Content starts
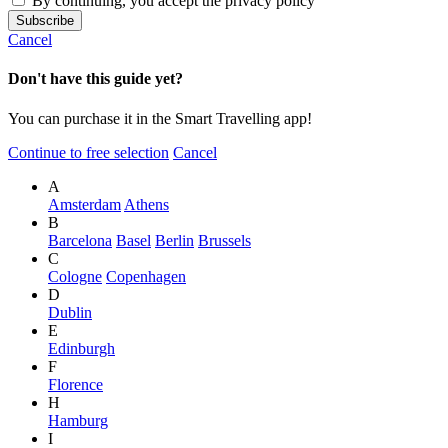
By continuing, you accept the privacy policy
Cancel
Don't have this guide yet?
You can purchase it in the Smart Travelling app!
Continue to free selection
Cancel
A
Amsterdam
Athens
B
Barcelona
Basel
Berlin
Brussels
C
Cologne
Copenhagen
D
Dublin
E
Edinburgh
F
Florence
H
Hamburg
I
Content ends
### WHAT YOU SHOULD DO
Retype everything in the material word for word, minus pictures.

### SOLUTION TO THE PROBLEM
By continuing, you accept the privacy policy
Cancel
Don't have this guide yet?
You can purchase it in the Smart Travelling app!
Continue to free selection
Cancel
A
Amsterdam
Athens
B
Barcelona
Basel
Berlin
Brussels
C
Cologne
Copenhagen
D
Dublin
E
Edinburgh
F
Florence
H
Hamburg
I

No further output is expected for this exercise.